Monday, April 17, 2006

Musings on Web 2.0

I wrote this little musing on communications, where the web is going, etc. I liked it, so I thought I'd share it:

In 1971, Memorex launched its audio recording products with a commercial featuring Ella Fitzgerald’s recorded voice shattering a wine glass. The tagline: “Is it live or is it Memorex?”

The ad was a sign of the times. Back then, the pinnacle of the entertainment experience was the live performance. Real, immediate, unmediated.

Today, the media is the experience. Home theaters with high definition television and stereo surround sound are seen by some as superior to going to the movies. Most sports fans will tell you that watching a football game on TV has distinct advantages over seeing it live. iPods are piping all the music you choose in high quality sound, right into our ears. TiVo let’s you watch what you want, when you want, again and again.

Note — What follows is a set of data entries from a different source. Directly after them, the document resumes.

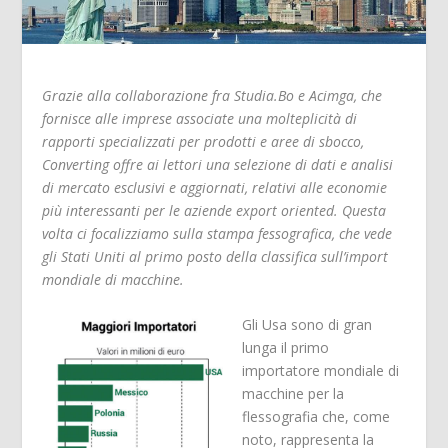
Grazie alla collaborazione fra Studia.Bo e Acimga, che
fornisce alle imprese associate una molteplicità di
rapporti specializzati per prodotti e aree di sbocco,
Converting offre ai lettori una selezione di dati e analisi
di mercato esclusivi e aggiornati, relativi alle economie
più interessanti per le aziende export oriented. Questa
volta ci focalizziamo sulla stampa fessografica, che vede
gli Stati Uniti al primo posto della classifica sull’import
mondiale di macchine.
Gli Usa sono di gran
lunga il primo
importatore mondiale di
macchine per la
flessografia che, come
noto, rappresenta la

We’re no longer passive consumers of entertainment. We’re creators. Bloggers aren’t journalists, they’re moderators, asking questions, opining, trying to set the agenda and create more chatter, whether among a small group of friends or in the global conversation on big issues. We create iPod playlists and download songs rather than buy entire CDs. We by video cameras and make our own movies to record our lives in living, moving color … we even can edit out the sad parts. Kids take video and music from the Web and make mash-ups and viral funnies that become conversation fodder among IM buddies, message boards, email, in the coffee shop and around the water cooler. We upload our photos to Yahoo or Snapfish to share with friends. With a few clicks, we create memory books, coffee mugs and t-shirts. We publish our novels on CafePress. We play our music and bare our souls on MySpace. Even if you don’t do all of this … you know you can. Maybe you even think you should. It’s not a part of life. It’s part of living.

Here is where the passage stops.